Task directions: With every mark kept, transcribe all of the records.

Dataset entries
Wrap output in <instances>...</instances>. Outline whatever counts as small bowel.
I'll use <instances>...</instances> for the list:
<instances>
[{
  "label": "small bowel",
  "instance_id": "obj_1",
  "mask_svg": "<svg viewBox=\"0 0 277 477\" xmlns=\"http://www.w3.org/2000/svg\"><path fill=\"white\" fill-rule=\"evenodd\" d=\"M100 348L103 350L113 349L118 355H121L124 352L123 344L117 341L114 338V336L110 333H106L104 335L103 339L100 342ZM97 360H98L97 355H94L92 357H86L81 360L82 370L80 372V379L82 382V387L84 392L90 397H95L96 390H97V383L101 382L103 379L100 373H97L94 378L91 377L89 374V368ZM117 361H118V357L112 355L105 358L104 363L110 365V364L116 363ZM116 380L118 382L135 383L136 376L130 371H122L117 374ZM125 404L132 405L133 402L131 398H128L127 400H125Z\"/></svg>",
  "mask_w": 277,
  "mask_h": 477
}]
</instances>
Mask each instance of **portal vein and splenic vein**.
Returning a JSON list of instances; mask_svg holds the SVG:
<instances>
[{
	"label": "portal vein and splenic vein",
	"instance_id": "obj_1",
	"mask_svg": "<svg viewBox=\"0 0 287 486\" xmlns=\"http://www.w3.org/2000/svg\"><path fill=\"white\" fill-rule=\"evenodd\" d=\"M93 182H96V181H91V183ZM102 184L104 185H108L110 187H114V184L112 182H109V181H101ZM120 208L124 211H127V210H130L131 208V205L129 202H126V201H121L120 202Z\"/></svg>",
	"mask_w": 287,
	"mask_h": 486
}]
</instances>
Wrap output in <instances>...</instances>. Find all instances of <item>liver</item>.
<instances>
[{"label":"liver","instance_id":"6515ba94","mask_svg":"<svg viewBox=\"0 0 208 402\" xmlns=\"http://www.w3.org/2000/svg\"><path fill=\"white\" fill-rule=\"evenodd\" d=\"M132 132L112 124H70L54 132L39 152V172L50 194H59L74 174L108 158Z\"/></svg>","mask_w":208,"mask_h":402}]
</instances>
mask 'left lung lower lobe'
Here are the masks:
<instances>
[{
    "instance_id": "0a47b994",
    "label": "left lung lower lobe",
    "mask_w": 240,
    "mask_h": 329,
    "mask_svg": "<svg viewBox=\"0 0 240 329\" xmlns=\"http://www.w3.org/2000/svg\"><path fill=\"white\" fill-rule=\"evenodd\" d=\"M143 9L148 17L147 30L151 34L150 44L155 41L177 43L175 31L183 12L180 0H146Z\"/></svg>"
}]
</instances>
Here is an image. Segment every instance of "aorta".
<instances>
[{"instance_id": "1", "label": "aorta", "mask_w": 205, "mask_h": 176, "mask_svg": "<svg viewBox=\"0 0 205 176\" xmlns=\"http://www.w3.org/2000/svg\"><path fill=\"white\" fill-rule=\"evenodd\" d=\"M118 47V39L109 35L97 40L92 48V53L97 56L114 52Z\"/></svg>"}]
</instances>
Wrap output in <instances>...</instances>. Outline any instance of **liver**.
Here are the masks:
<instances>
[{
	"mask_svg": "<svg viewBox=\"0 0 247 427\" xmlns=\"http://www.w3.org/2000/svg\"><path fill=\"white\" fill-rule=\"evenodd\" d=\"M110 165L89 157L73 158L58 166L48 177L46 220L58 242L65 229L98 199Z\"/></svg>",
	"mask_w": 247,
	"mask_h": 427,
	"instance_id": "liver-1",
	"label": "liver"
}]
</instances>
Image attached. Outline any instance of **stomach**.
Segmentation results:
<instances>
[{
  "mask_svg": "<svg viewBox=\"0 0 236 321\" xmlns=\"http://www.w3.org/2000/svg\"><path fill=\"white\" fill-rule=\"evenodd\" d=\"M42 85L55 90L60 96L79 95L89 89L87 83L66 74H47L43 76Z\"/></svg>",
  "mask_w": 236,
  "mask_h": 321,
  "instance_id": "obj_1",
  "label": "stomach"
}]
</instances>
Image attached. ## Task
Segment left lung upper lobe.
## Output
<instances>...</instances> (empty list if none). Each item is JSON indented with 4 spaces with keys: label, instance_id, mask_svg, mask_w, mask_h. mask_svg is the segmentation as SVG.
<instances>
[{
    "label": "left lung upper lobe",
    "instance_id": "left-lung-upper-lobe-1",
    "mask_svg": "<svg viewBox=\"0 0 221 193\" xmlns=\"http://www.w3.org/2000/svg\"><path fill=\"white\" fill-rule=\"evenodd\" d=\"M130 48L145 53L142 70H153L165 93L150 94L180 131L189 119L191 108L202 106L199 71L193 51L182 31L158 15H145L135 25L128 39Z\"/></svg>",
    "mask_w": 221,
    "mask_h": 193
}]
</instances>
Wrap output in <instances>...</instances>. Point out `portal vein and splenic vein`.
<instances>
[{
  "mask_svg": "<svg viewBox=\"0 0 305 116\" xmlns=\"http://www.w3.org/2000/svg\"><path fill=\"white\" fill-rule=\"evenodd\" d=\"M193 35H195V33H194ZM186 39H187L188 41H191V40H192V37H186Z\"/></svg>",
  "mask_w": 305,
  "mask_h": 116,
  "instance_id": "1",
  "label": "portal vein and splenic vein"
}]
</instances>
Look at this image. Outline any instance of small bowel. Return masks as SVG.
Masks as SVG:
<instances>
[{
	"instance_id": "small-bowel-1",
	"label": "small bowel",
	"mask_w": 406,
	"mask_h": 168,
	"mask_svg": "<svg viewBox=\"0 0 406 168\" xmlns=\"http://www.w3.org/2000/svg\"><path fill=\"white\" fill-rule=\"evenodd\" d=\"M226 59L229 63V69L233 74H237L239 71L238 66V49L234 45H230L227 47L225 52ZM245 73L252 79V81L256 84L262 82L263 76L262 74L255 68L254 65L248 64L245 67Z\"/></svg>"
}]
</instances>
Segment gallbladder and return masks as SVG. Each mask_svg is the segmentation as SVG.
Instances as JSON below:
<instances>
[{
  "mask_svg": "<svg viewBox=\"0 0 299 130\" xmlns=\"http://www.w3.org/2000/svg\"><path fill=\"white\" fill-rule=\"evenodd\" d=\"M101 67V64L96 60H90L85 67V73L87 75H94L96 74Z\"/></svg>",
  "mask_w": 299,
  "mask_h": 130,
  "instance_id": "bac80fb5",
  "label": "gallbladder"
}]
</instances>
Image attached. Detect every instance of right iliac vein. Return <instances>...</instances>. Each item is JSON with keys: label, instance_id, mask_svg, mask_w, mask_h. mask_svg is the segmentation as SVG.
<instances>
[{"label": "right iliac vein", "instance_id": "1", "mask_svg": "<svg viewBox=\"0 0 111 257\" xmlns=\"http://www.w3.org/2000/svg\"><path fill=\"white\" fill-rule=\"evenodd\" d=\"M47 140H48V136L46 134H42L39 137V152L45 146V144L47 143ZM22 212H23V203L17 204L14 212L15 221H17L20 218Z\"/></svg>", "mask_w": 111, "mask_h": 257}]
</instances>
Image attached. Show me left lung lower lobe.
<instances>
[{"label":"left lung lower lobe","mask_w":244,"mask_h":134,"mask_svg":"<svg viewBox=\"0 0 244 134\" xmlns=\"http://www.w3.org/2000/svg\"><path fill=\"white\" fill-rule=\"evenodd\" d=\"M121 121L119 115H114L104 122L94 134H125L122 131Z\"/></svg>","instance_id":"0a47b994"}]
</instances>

Task result:
Wrap output in <instances>...</instances>. Outline whatever counts as small bowel.
I'll use <instances>...</instances> for the list:
<instances>
[{
  "label": "small bowel",
  "instance_id": "obj_1",
  "mask_svg": "<svg viewBox=\"0 0 277 477\" xmlns=\"http://www.w3.org/2000/svg\"><path fill=\"white\" fill-rule=\"evenodd\" d=\"M100 348L103 350L113 349L118 355H121L124 352L123 344L117 341L114 338V336L110 333H106L104 335L103 339L100 342ZM97 360H98L97 355H94L92 357H86L81 360L82 370L80 372V379L82 382V387L84 392L90 397H95L96 390H97V383L101 382L103 379L100 373H97L94 378L91 377L89 374V368ZM117 361H118V357L112 355L105 358L104 363L110 365V364L116 363ZM116 380L118 382L135 383L136 376L130 371H122L117 374ZM125 404L132 405L133 402L131 398H128L127 400H125Z\"/></svg>",
  "mask_w": 277,
  "mask_h": 477
}]
</instances>
Mask each instance of **portal vein and splenic vein**.
Returning a JSON list of instances; mask_svg holds the SVG:
<instances>
[{
	"label": "portal vein and splenic vein",
	"instance_id": "obj_1",
	"mask_svg": "<svg viewBox=\"0 0 287 486\" xmlns=\"http://www.w3.org/2000/svg\"><path fill=\"white\" fill-rule=\"evenodd\" d=\"M93 182H96V181H91V183ZM102 184L104 185H108L110 187H114V184L112 182H109V181H101ZM120 208L124 211H127V210H130L131 208V205L129 202H126V201H121L120 202Z\"/></svg>",
	"mask_w": 287,
	"mask_h": 486
}]
</instances>
Wrap output in <instances>...</instances>. Find all instances of <item>liver</item>.
<instances>
[{"label":"liver","instance_id":"6515ba94","mask_svg":"<svg viewBox=\"0 0 208 402\" xmlns=\"http://www.w3.org/2000/svg\"><path fill=\"white\" fill-rule=\"evenodd\" d=\"M132 132L112 124H70L54 132L39 152V172L50 194H59L74 174L108 158Z\"/></svg>","mask_w":208,"mask_h":402}]
</instances>
mask 'left lung lower lobe'
Here are the masks:
<instances>
[{
    "instance_id": "0a47b994",
    "label": "left lung lower lobe",
    "mask_w": 240,
    "mask_h": 329,
    "mask_svg": "<svg viewBox=\"0 0 240 329\" xmlns=\"http://www.w3.org/2000/svg\"><path fill=\"white\" fill-rule=\"evenodd\" d=\"M143 9L148 17L147 30L151 34L150 44L155 41L177 43L175 31L183 12L180 0H146Z\"/></svg>"
}]
</instances>
Here is an image. Segment every instance of "aorta".
<instances>
[{"instance_id": "1", "label": "aorta", "mask_w": 205, "mask_h": 176, "mask_svg": "<svg viewBox=\"0 0 205 176\" xmlns=\"http://www.w3.org/2000/svg\"><path fill=\"white\" fill-rule=\"evenodd\" d=\"M118 47V39L109 35L97 40L92 48V53L97 56L114 52Z\"/></svg>"}]
</instances>
Wrap output in <instances>...</instances>. Outline any instance of **liver**.
Here are the masks:
<instances>
[{
	"mask_svg": "<svg viewBox=\"0 0 247 427\" xmlns=\"http://www.w3.org/2000/svg\"><path fill=\"white\" fill-rule=\"evenodd\" d=\"M110 165L89 157L73 158L58 166L48 177L46 220L58 242L65 229L98 199Z\"/></svg>",
	"mask_w": 247,
	"mask_h": 427,
	"instance_id": "liver-1",
	"label": "liver"
}]
</instances>
Image attached. Outline any instance of **stomach**.
Segmentation results:
<instances>
[{
  "mask_svg": "<svg viewBox=\"0 0 236 321\" xmlns=\"http://www.w3.org/2000/svg\"><path fill=\"white\" fill-rule=\"evenodd\" d=\"M42 85L55 90L60 96L79 95L89 89L87 83L66 74H47L43 76Z\"/></svg>",
  "mask_w": 236,
  "mask_h": 321,
  "instance_id": "obj_1",
  "label": "stomach"
}]
</instances>
Image attached. ## Task
Segment left lung upper lobe.
## Output
<instances>...</instances> (empty list if none). Each item is JSON indented with 4 spaces with keys: label, instance_id, mask_svg, mask_w, mask_h. mask_svg is the segmentation as SVG.
<instances>
[{
    "label": "left lung upper lobe",
    "instance_id": "left-lung-upper-lobe-1",
    "mask_svg": "<svg viewBox=\"0 0 221 193\" xmlns=\"http://www.w3.org/2000/svg\"><path fill=\"white\" fill-rule=\"evenodd\" d=\"M130 48L145 53L142 70H153L165 93L150 94L180 131L189 119L191 108L202 106L199 71L193 51L182 31L158 15H145L135 25L128 39Z\"/></svg>",
    "mask_w": 221,
    "mask_h": 193
}]
</instances>
Wrap output in <instances>...</instances>. Point out `portal vein and splenic vein`.
<instances>
[{
  "mask_svg": "<svg viewBox=\"0 0 305 116\" xmlns=\"http://www.w3.org/2000/svg\"><path fill=\"white\" fill-rule=\"evenodd\" d=\"M193 35H195V33H194ZM186 39H187L188 41H191V40H192V37H186Z\"/></svg>",
  "mask_w": 305,
  "mask_h": 116,
  "instance_id": "1",
  "label": "portal vein and splenic vein"
}]
</instances>
Look at this image. Outline any instance of small bowel. Return masks as SVG.
Masks as SVG:
<instances>
[{
	"instance_id": "small-bowel-1",
	"label": "small bowel",
	"mask_w": 406,
	"mask_h": 168,
	"mask_svg": "<svg viewBox=\"0 0 406 168\" xmlns=\"http://www.w3.org/2000/svg\"><path fill=\"white\" fill-rule=\"evenodd\" d=\"M226 59L229 63V69L233 74H237L239 71L238 66V49L234 45H230L227 47L225 52ZM245 73L252 79V81L256 84L262 82L263 76L262 74L255 68L254 65L248 64L245 67Z\"/></svg>"
}]
</instances>
Segment gallbladder and return masks as SVG. Each mask_svg is the segmentation as SVG.
Instances as JSON below:
<instances>
[{
  "mask_svg": "<svg viewBox=\"0 0 299 130\" xmlns=\"http://www.w3.org/2000/svg\"><path fill=\"white\" fill-rule=\"evenodd\" d=\"M101 67V64L96 60H90L85 67V73L87 75H94L96 74Z\"/></svg>",
  "mask_w": 299,
  "mask_h": 130,
  "instance_id": "bac80fb5",
  "label": "gallbladder"
}]
</instances>
Image attached. Detect every instance of right iliac vein. Return <instances>...</instances>. Each item is JSON with keys: label, instance_id, mask_svg, mask_w, mask_h. mask_svg is the segmentation as SVG.
<instances>
[{"label": "right iliac vein", "instance_id": "1", "mask_svg": "<svg viewBox=\"0 0 111 257\" xmlns=\"http://www.w3.org/2000/svg\"><path fill=\"white\" fill-rule=\"evenodd\" d=\"M47 140H48V136L46 134H42L39 137V152L45 146V144L47 143ZM22 212H23V203L17 204L14 212L15 221H17L20 218Z\"/></svg>", "mask_w": 111, "mask_h": 257}]
</instances>
Image attached. Show me left lung lower lobe.
<instances>
[{"label":"left lung lower lobe","mask_w":244,"mask_h":134,"mask_svg":"<svg viewBox=\"0 0 244 134\" xmlns=\"http://www.w3.org/2000/svg\"><path fill=\"white\" fill-rule=\"evenodd\" d=\"M121 121L119 115H114L104 122L94 134H125L122 131Z\"/></svg>","instance_id":"0a47b994"}]
</instances>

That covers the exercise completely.